A lot more thinking needs to be done. Can we make a hypothesis for the emergent behaviour? How does that match behavioural observations? and more … But it’s intriguing from a PBWM and ML perspective.
The added complexity of the stripes as sequence predictors may have behavioural implications not accounted for in the current PBWM. My intuition is that these differences are more important when you consider the model accounting for executive control in general, as opposed to a strict definition of WM as a task specific buffer.
Does this give us any new inspiration for ML architectures? I vote yes. It’s a novel architecture based on the prefrontal cortex, a central component of the most intelligent systems we know.
Other researchers have looked at the comparison of WM and LSTM. Pulver et al. 2017 identified these limitations of LSTM:
- “The memory-cell value decays exponentially due to the forget gate.
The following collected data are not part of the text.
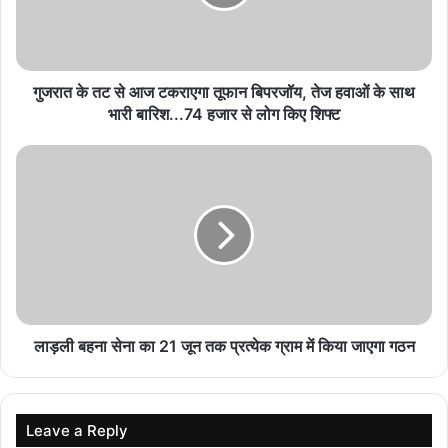
महतारी वंदन की 1,000 रुपये की मदद बनी प्रीति के
आत्मनिर्भर बनने की ताकत
August 8, 2026
गुजरात के तट से आज टकराएगा तूफान बिपरजॉय, तेज हवाओं के साथ
धमतरी में शव दफनाने को लेकर बवाल, हिंदू रीति-रिवाज से
भारी बारिश...74 हजार से लोग किए शिफ्ट
अंतिम संस्कार पर बनी सहमति
August 8, 2026
लाड़ली बहना सेना का 21 जून तक प्रत्येक ग्राम में किया जाएगा गठन
Leave a Reply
This is important, since the network has a finite memory capacity and the most recent information is often more relevant than the older information. It may, however, be useful to decay that information in a more intelligent manner.
- Another point is that the information in the memory cells cannot be used without releasing it into the outer recurrence.”
They made modifications to LSTM, which makes it more like the gated WM of PFC, closer to PBWM. So it may be a closer fit for the ‘outer model’.